▸ **ACTIVITY**
For this exercise, write out the whole listing below exactly, omitting its images.

▸ **DATASET EXTRACT**
• • • •
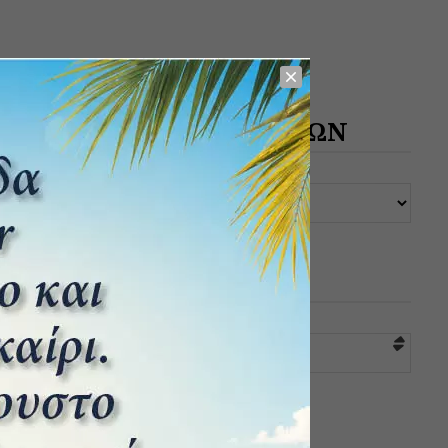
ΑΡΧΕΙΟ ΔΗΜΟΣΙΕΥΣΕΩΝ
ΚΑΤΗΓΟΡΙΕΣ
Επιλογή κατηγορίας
• • • •
▸ **REPLY TO THE TASK**
ΑΡΧΕΙΟ ΔΗΜΟΣΙΕΥΣΕΩΝ
ΚΑΤΗΓΟΡΙΕΣ
Επιλογή κατηγορίας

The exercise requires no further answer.